From the entries that follow, gather each line holding the word "detalles".

Data section:
# # # # # # #

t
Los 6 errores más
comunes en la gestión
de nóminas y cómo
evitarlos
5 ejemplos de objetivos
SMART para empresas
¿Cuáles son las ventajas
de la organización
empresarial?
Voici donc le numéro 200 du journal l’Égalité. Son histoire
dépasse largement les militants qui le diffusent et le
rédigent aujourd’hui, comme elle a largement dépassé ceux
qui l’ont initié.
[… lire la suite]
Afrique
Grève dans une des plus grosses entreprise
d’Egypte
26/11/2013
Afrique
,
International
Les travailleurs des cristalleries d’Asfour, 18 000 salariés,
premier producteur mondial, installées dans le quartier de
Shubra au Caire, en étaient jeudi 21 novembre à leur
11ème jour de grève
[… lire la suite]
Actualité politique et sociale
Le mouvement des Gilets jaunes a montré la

# # # # # # #

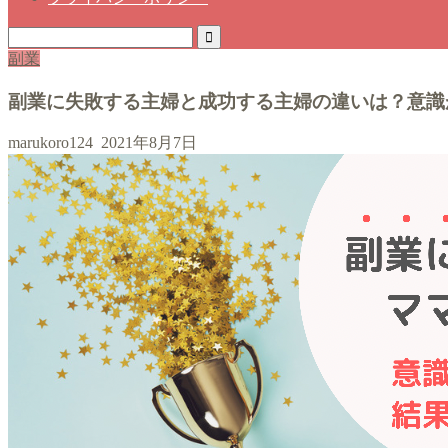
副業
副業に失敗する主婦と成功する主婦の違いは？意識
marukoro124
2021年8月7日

# # # # # # #

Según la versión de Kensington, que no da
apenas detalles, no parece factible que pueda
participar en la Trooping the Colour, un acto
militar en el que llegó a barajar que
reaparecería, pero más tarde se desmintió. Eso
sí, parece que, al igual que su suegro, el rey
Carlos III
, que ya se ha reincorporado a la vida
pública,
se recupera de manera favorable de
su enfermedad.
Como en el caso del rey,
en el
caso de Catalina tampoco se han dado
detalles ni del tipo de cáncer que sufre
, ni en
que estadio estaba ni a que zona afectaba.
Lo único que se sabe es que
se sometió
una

# # # # # # #

Response to this task:
apenas detalles, no parece factible que pueda
detalles ni del tipo de cáncer que sufre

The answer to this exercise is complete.